DP-200 Study Notes Flashcards
What is a data schema?
It’s a skeleton of your data and how it relates data to itself.
What is the difference between a physical schema and a logical schema?
A physical schema is on disk.
The logical schema is tables, views.
What’s the difference between a snowflake schema and a star schema
Star Schema has one fact table and 1 level of dimension tables. It’s not normalised and very easy to query.
Snowflake has multiple levels of dimnension tables. It’s normalised and much slower to query (because you need to make joins)
What’s the general difference between a Azure Data Lake, SQL Database and a SQL Data Warehouse
A Data Warehouse is used for complex queries with some strong business incentive.

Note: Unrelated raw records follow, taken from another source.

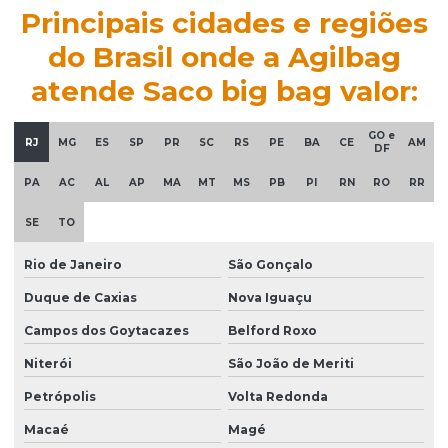
Principais cidades e regiões
do Brasil onde a Agilbag
atende Saco big bag valor:
GO e
RJ
MG
ES
SP
PR
SC
RS
PE
BA
CE
AM
DF
PA
AC
AL
AP
MA
MT
MS
PB
PI
RN
RO
RR
SE
TO
Rio de Janeiro
São Gonçalo
Duque de Caxias
Nova Iguaçu
Campos dos Goytacazes
Belford Roxo
Niterói
São João de Meriti
Petrópolis
Volta Redonda
Macaé
Magé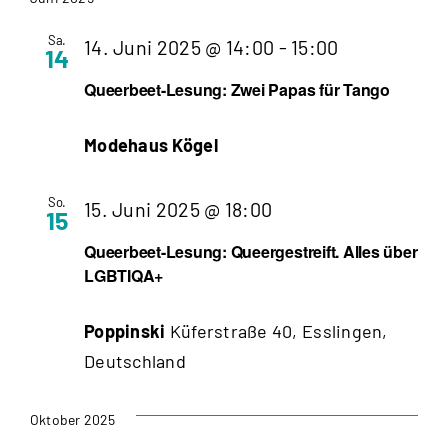
wählen.
Sa.
14. Juni 2025 @ 14:00
-
15:00
14
Queerbeet-Lesung: Zwei Papas für Tango
Modehaus Kögel
So.
15. Juni 2025 @ 18:00
15
Queerbeet-Lesung: Queergestreift. Alles über
LGBTIQA+
Poppinski
Küferstraße 40, Esslingen,
Deutschland
Oktober 2025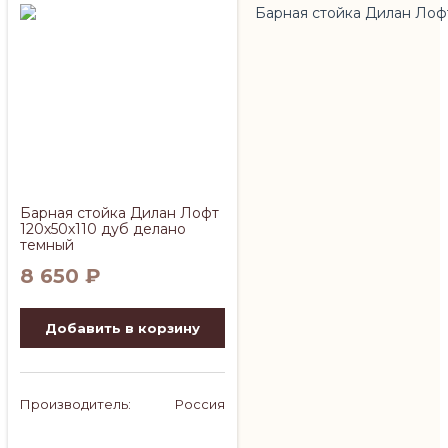
Барная стойка Дилан Лофт
120х50х110 дуб делано
темный
8 650
₽
Добавить в корзину
Производитель:
Россия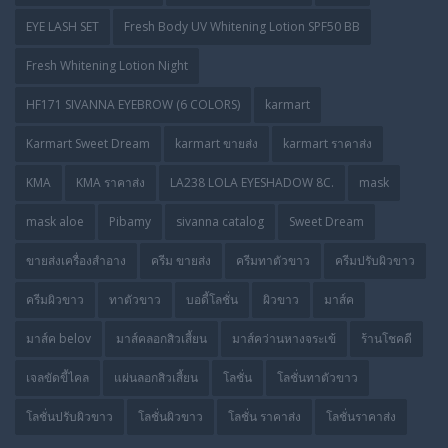
EYE LASH SET
Fresh Body UV Whitening Lotion SPF50 BB
Fresh Whitening Lotion Night
HF171 SIVANNA EYEBROW (6 COLORS)
karmart
Karmart Sweet Dream
karmart ขายส่ง
karmart ราคาส่ง
KMA
KMA ราคาส่ง
LA238 LOLA EYESHADOW 8C.
mask
mask aloe
Pibamy
sivanna catalog
Sweet Dream
ขายส่งเครื่องสำอาง
ครีม ขายส่ง
ครีมทาตัวขาว
ครีมปรับผิวขาว
ครีมผิวขาว
ทาตัวขาว
บอดี้โลชั่น
ผิวขาว
มาส์ค
มาส์ค belov
มาส์คลอกสิวเสี้ยน
มาส์คว่านหางจระเข้
ร้านโชคดี
เจลขัดขี้ไคล
แผ่นลอกสิวเสี้ยน
โลชั่น
โลชั่นทาตัวขาว
โลชั่นปรับผิวขาว
โลชั่นผิวขาว
โลชั่น ราคาส่ง
โลชั่นราคาส่ง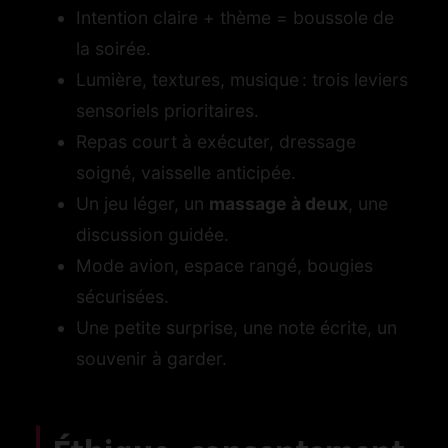
Intention claire + thème = boussole de
la soirée.
Lumière, textures, musique : trois leviers
sensoriels prioritaires.
Repas court à exécuter, dressage
soigné, vaisselle anticipée.
Un jeu léger, un
massage à deux
, une
discussion guidée.
Mode avion, espace rangé, bougies
sécurisées.
Une petite surprise, une note écrite, un
souvenir à garder.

Database has very recent and topical data such as how many current orders are there in the business.
A data lake is where you store all your data before its refinement (unstructured)
Briefly describe NoSQL
- No Schema
- Best when there is a large amount of data when there relationship changes and the data changes over time
- Horizontal Scaling (shards out across machines)

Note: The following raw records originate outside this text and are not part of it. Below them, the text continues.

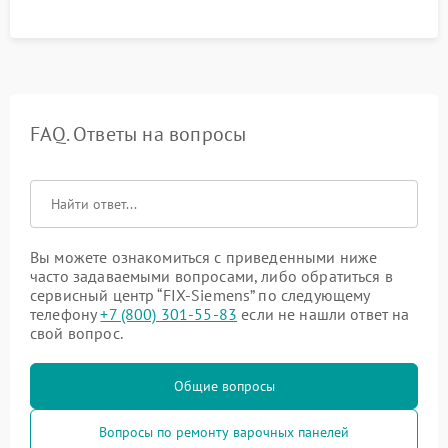
FAQ. Ответы на вопросы
Вы можете ознакомиться с приведенными ниже
часто задаваемыми вопросами, либо обратиться в
сервисный центр “FIX-Siemens” по следующему
телефону
+7 (800) 301-55-83
если не нашли ответ на
свой вопрос.
Общие вопросы
Вопросы по ремонту варочных панелей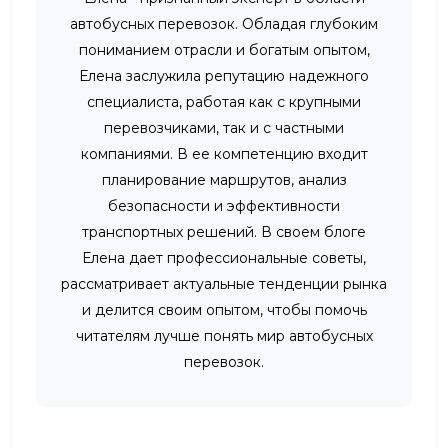
автобусных перевозок. Обладая глубоким
пониманием отрасли и богатым опытом,
Елена заслужила репутацию надежного
специалиста, работая как с крупными
перевозчиками, так и с частными
компаниями. В ее компетенцию входит
планирование маршрутов, анализ
безопасности и эффективности
транспортных решений. В своем блоге
Елена дает профессиональные советы,
рассматривает актуальные тенденции рынка
и делится своим опытом, чтобы помочь
читателям лучше понять мир автобусных
перевозок.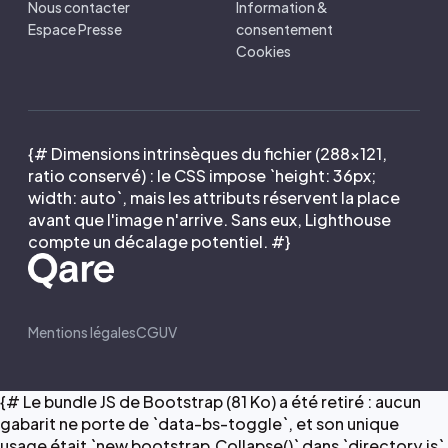
Nous contacter
Information &
Espace Presse
consentement
Cookies
{# Dimensions intrinsèques du fichier (288×121,
ratio conservé) : le CSS impose `height: 36px;
width: auto`, mais les attributs réservent la place
avant que l'image n'arrive. Sans eux, Lighthouse
compte un décalage potentiel. #}
Mentions légales
CGUV
{# Le bundle JS de Bootstrap (81 Ko) a été retiré : aucun
gabarit ne porte de `data-bs-toggle`, et son unique
usage était `new bootstrap.Collapse()` dans `directory.js`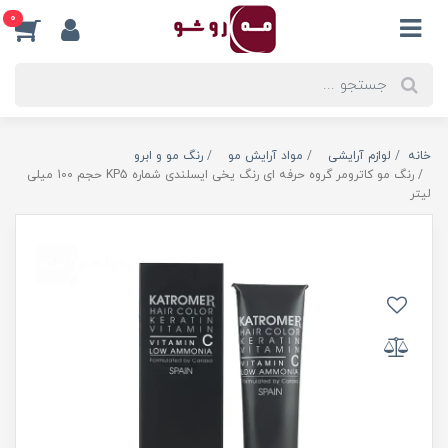
0
خانه
لوازم آرایشی
مواد آرایش مو
رنگ مو و ابرو
رنگ مو کاترومر گروه حرفه ای رنگ یخی ایسلندی شماره KP5 حجم 100 میلی
لیتر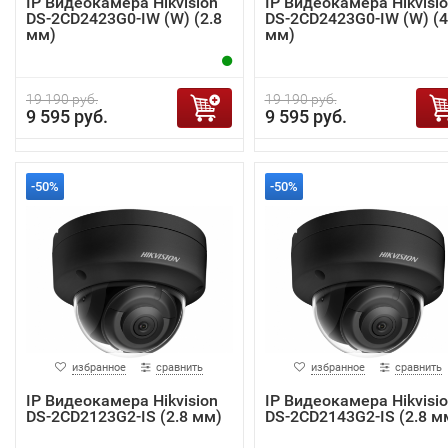
IP Видеокамера Hikvision
IP Видеокамера Hikvisi
DS-2CD2423G0-IW (W) (2.8
DS-2CD2423G0-IW (W) (4
мм)
мм)
19 190 руб.
19 190 руб.
9 595 руб.
9 595 руб.
-50%
-50%
избранное
сравнить
избранное
сравнить
IP Видеокамера Hikvision
IP Видеокамера Hikvisi
DS-2CD2123G2-IS (2.8 мм)
DS-2CD2143G2-IS (2.8 м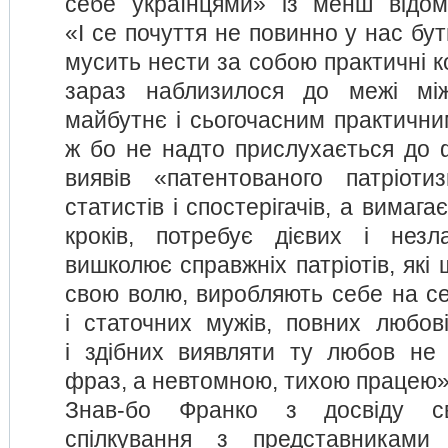
себе українцями» із менш відо
«І се почуття не повинно у нас бу
мусить нести за собою практичні ко
зараз наблизилося до межі мі
майбутнє і сьогочасним практични
ж бо не надто прислухається до 
виявів «патентованого патріоти
статистів і спостерігачів, а вимага
кроків, потребує дієвих і незл
вишколює справжніх патріотів, які
свою волю, виробляють себе на се
і статочних мужів, повних любов
і здібних виявляти ту любов не
фраз, а невтомною, тихою працею»
Знав-бо Франко з досвіду св
спілкування з представниками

- Typically JSON, key-value, graph and column-wide data
Briefly describe a Data Lake
Data in its original form, sitting and waiting until it is needed for processing.
Ingest from source into Data Lake using Data Factory. Databricks can be used to process it for reporting.

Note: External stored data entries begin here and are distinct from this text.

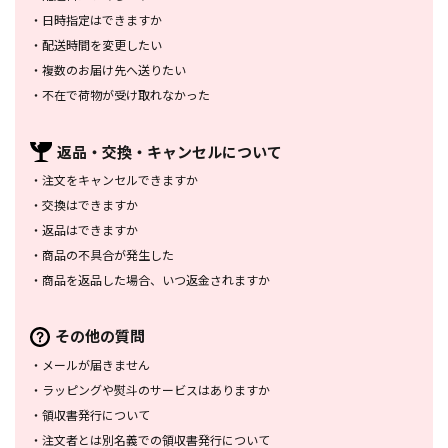
・
日時指定はできますか
・
配送時間を変更したい
・
複数のお届け先へ送りたい
・
不在で荷物が受け取れなかった
返品・交換・
キャンセルについて
・
注文をキャンセルできますか
・
交換はできますか
・
返品はできますか
・
商品の不具合が発生した
・
商品を返品した場合、
いつ返金されますか
その他の質問
・
メールが届きません
・
ラッピングや熨斗のサービスは
ありますか
・
領収書発行について
・
注文者とは別名義での領収書発行
について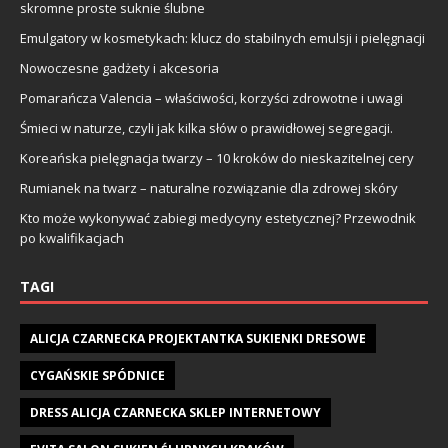
skromne proste suknie ślubne
Emulgatory w kosmetykach: klucz do stabilnych emulsji i pielęgnacji
Nowoczesne gadżety i akcesoria
Pomarańcza Valencia – właściwości, korzyści zdrowotne i uwagi
Śmieci w naturze, czyli jak kilka słów o prawidłowej segregacji.
Koreańska pielęgnacja twarzy – 10 kroków do nieskazitelnej cery
Rumianek na twarz – naturalne rozwiązanie dla zdrowej skóry
Kto może wykonywać zabiegi medycyny estetycznej? Przewodnik
po kwalifikacjach
TAGI
ALICJA CZARNECKA PROJEKTANTKA SUKIENKI DRESOWE
CYGAŃSKIE SPÓDNICE
DRESS ALICJA CZARNECKA SKLEP INTERNETOWY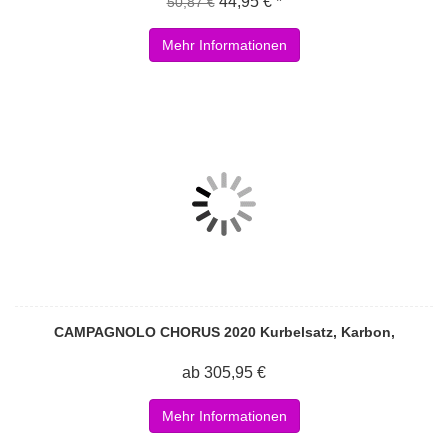
44,95 € *
50,87 €
Mehr Informationen
CAMPAGNOLO CHORUS 2020 Kurbelsatz, Karbon,
ab 305,95 €
Mehr Informationen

What are the 5 consistency levels of CosmosDB
Strong, Boundless Staleness, Session, Consistent Prefix, Eventual.
What does it mean that CosmosDB is multimodel?
It supports SQL API, Cassandra API, CosmosDB API, Gremlin API, Tables API.
What is the SLA and latency of CosmosDB?
SLA is 99.999%
Latency is <10ms
How many copies of your data in cosmosDB?
Copies of your data is = n*4 (where n is the number of regions you are in)
What is the idea behind Logical Partitions
Use a key that spreads across partitions well
10gb per partitions
Throughput costs depend on the container #, keys and workload distribution
What is Azure Table Storage?
It’s NoSQL, key-value store, commonly used for large amounts of structured data. Storing datasets that don’t require complex joins or queries.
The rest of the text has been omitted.